A computational study of cutting-plane methods for multi-stage stochastic integer programs

TL;DR

This paper conducts a computational analysis of cutting-plane algorithms for multi-stage stochastic mixed-integer programming, comparing Benders', Integer L-shaped, and Lagrangian cuts, and proposing an enhancement strategy for efficiency.

Contribution

It reveals the relationship between Integer L-shaped cuts and Lagrangian dual solutions and introduces an alternating evaluation strategy to improve computational efficiency.

Findings

Integer L-shaped cuts are optimal solutions of the Lagrangian dual.

The proposed enhancement reduces the computational time of cut generation.

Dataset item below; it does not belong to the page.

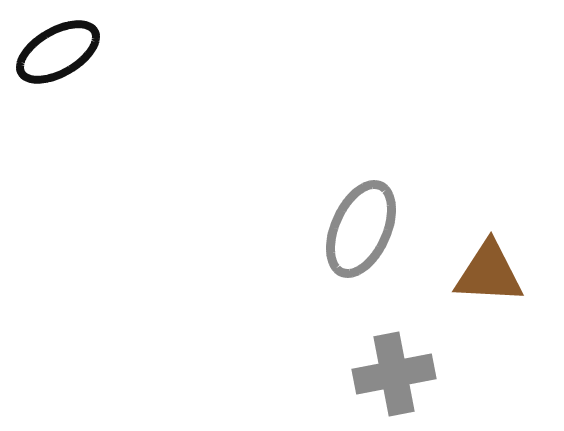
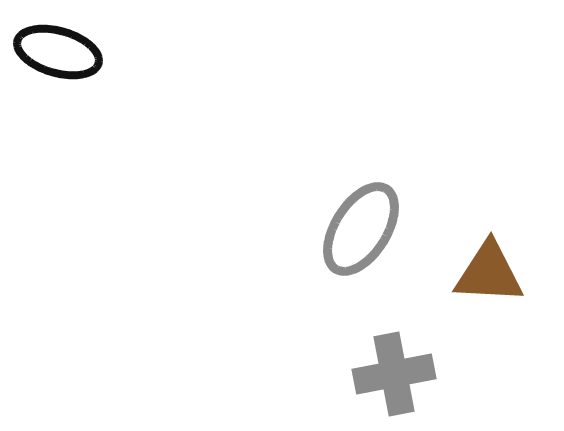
black ellipse: rotated 46 degrees clockwise
gray ellipse: rotated 8 degrees clockwise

Preliminary results show improved performance on real-world problems.

Abstract

We report a computational study of cutting plane algorithms for multi-stage stochastic mixed-integer programming models with the following cuts: (i) Benders', (ii) Integer L-shaped, and (iii) Lagrangian cuts. We first show that Integer L-shaped cuts correspond to one of the optimal solutions of the Lagrangian dual problem, and, therefore, belong to the class of Lagrangian cuts. To efficiently generate these cuts, we present an enhancement strategy to reduce time-consuming exact evaluations of integer subproblems by alternating between cuts derived from the relaxed and exact computation. Exact evaluations are only employed when Benders' cut from the relaxation fails to cut off the incumbent solution. Our preliminary computational results show the merit of this approach on multiple classes of real-world problems.